Ungefähr zehn Minuten nach dem Notruf kam unser Krankenwagen an. Die Feuerwehr war auch inzwischen eingetroffen und hatte die Ehefrau aus dem Auto befreit. So konnten unsere Sanitäter sich auf den Mann konzentrieren. Zunächst knieten wir uns neben den Patienten und die Ersthelfer, die mit der Reanimation beschäftigt waren. Yasha und Angela machten die Übergabe sehr gut, kurz und deutlich. So konnten wir uns schnell ein vollständiges Bild machen. Es handelte sich um einen Herzstillstand.

LUCAS

Unsere Mitarbeiter schlossen das Herzmassage-Gerät LUCAS an. Danach defibrillierten wir noch zwei Mal. Das reichte, um den Herzschlag wieder in Gang zu setzen. Auch die natürliche Atmung des Patienten lag wieder im Normalbereich. Trotzdem wurde er nach Absprache mit dem Notarzt mit dem Hubschrauber ins „Erasmus Medisch Centrum” in Rotterdam gebracht. Der Arzt vermutete, dass bei dem Unfall durch den Aufprall innere Verletzungen entstanden waren, was sich später als richtig herausstellte. Die Milz des Opfers war gerissen, weswegen er sofort operiert wurde.

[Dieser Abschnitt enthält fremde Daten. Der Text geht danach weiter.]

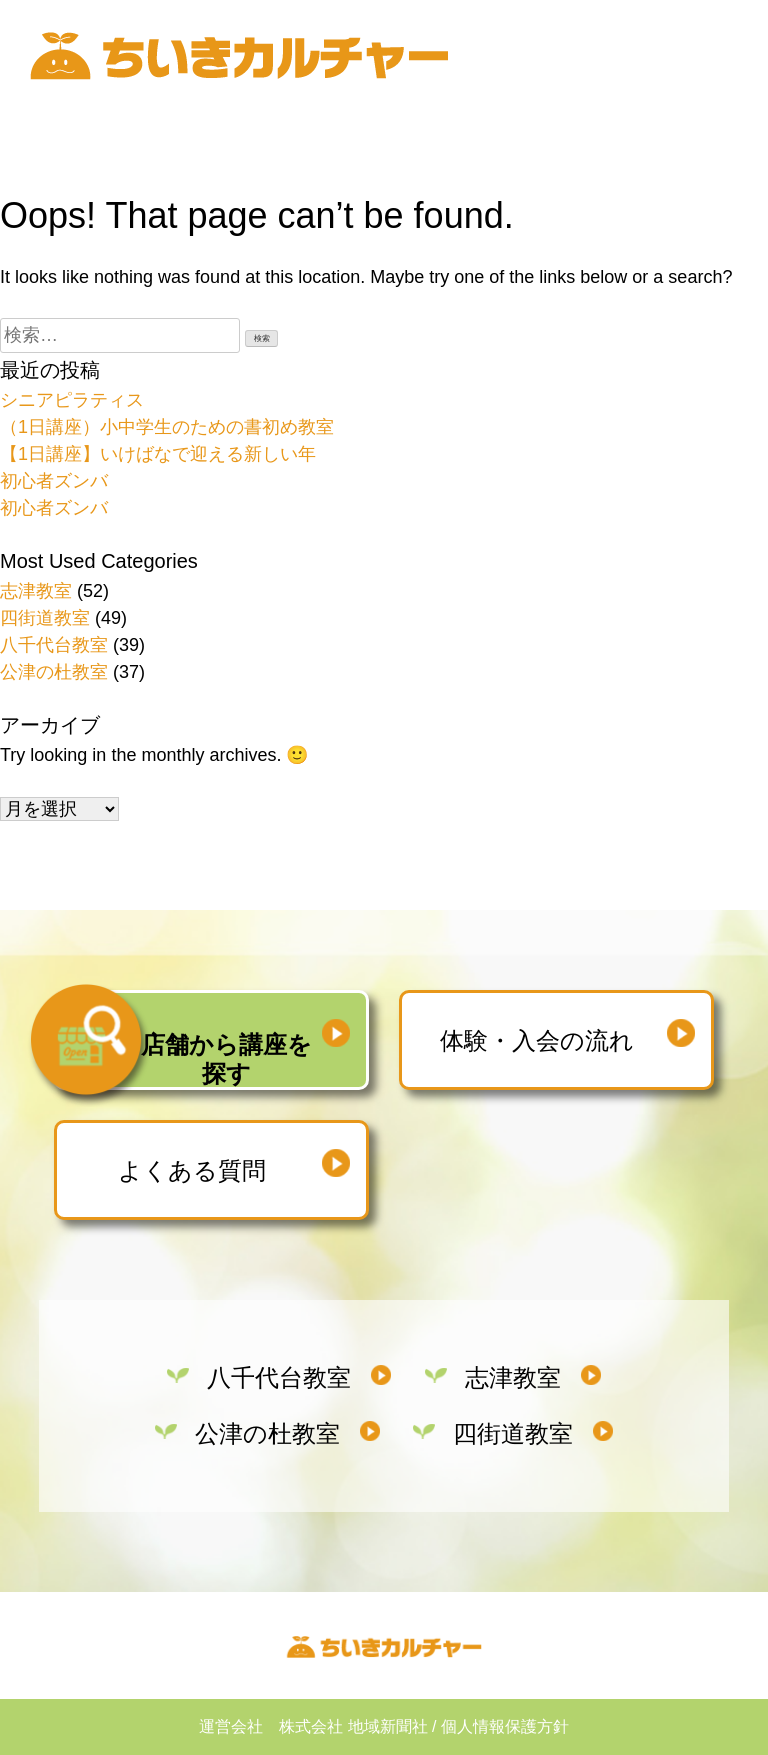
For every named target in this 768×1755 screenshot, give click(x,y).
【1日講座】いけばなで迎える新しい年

Fernsehsendung „Hart van Nederland”

Sehr häufig bekommen wir Rettungssanitäter nicht mit, wie eine Wiederbelebung letztendlich ausgeht. Dank einer Ausstrahlung der Fernsehsendung „Hart van Nederland” wissen wir, dass es diesem Patienten heute wieder gut geht. Er ist zum Glück wieder ganz gesund geworden. Der Schwiegersohn des Patienten zeigte einen Film, in dem sich sein Schwiegervater persönlich bei allen Helfern bedankt. Das war beeindruckend, so etwas erleben wir sonst selten.

Reanimationskurs

Angela und Yasha bekamen als Dank für ihr beherztes Eingreifen einen Blumenstrauß von unserem Arbeitgeber, dem Weißen Kreuz in Zeeland. Den haben sie sich redlich verdient. Der Krankenwagen konnte nicht innerhalb der lebenswichtigen sechs Minuten dort sein. Wenn die zwei nicht gewesen wären, hätte der Mann es vermutlich nicht überlebt. Sie führten die Reanimation korrekt nach allen Regeln der Kunst aus. Sie wussten genau, wass zu tun war. Wenn man nicht genau Bescheid weiß, macht man während der Wiederbelebung leicht Fehler. Darum ermuntere ich jeden, an einem Reanimations-Kurs teilzunehmen. Auch in diesem Fall hat sich wieder einmal gezeigt, wie hilfreich ein solcher Kurs sein kann. Der Krankenwagen kann nicht überall und jederzeit in sechs Minuten da sein. Darum sind wir sehr froh, wenn engagierte Bürger mithelfen.